第23章 仮面の暗躍
未だ身動きのとれないモモを抱き上げ、ローはデッキへと上がった。
「……遅い。」
驚くことに、すでに戦いの決着はついていた。
ホーキンスが海軍船を占拠していたのだ。
「ホー…キンス…さん。」
海兵が敵襲を知らせたときは耳を疑ったが、本当に彼だったのか。
まさか海賊だったなんて。
「…無事のようだな。なによりだ。」
無表情な口角が、ほんの少しだけ上がる。
「ありが…とう…ござい…ま…。

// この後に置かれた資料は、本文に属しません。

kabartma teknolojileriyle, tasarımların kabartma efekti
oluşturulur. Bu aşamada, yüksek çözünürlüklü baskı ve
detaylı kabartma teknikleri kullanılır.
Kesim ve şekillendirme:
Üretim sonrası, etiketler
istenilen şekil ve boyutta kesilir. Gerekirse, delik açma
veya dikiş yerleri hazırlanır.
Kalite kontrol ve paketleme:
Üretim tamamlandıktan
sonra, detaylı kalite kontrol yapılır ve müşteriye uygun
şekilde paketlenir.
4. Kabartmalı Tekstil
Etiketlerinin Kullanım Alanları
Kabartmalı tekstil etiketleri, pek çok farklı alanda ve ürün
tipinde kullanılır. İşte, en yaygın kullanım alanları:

」
舌が上手く回らず、きちんとお礼も言えない。
「無理して話すな。島に戻ったら、体内の薬物を取り除いてやる。」
「………。」
それには確か、バラバラにならなくちゃいけないはず。
ちょっと嫌だなぁ。
そういえば、ヒスイは無事なのだろうか。
「ロー、…ヒスイ…は…?」
「ああ、もうオペ済みだ。安心しろ。」
自分のせいでケガをさせてしまった。
こんなことになってしまったのも自分の迂闊さ故。
後悔がどっと押し寄せた。
そんなモモの額をローは軽く小突く。
「自分を責めんじゃねェよ。今回のことは、俺の落ち度だ。…守ってやれなくて、すまない。」
自分を責めるな。と言いながら、ローこそが己を責めている。
そんなふうに言わないで。
こうしてちゃんと助けに来てくれたじゃない。
力が入りきらない手で、ローの服をギュッと握った。
「取り込んでいるところ悪いが、そろそろ撤退しないと増援が来るぞ。」
そういえば、ここはまだ敵船なのだ。
ゆっくりしている場合ではない。
行きと同じく、ホーキンス海賊団の船に乗り込んだ。
「島へ戻るぞ、舵を切れ。」
船長の命令で船はウォーターセブンへと足を進める。
本当にどうなることかと思った。
我らが船は修理中だし、海へ連れ出されて もうみんなと会えないかと本気で心配した。
それもこれも、ホーキンスのおかげだろう。
「ホーキンス…さん、本当に…ありがとうございます…。」
先ほどよりも回るようになった舌で、再び礼を告げた。
「別に、これが俺の運命だっただけだ。」
「……?」
「言ったはずだろう“お前は人の縁によって救われる”と。」
「あ…。」
そういえば、そんな占いをした。
縁とはホーキンスのこと。
やっぱり、彼の占いはよく当たる。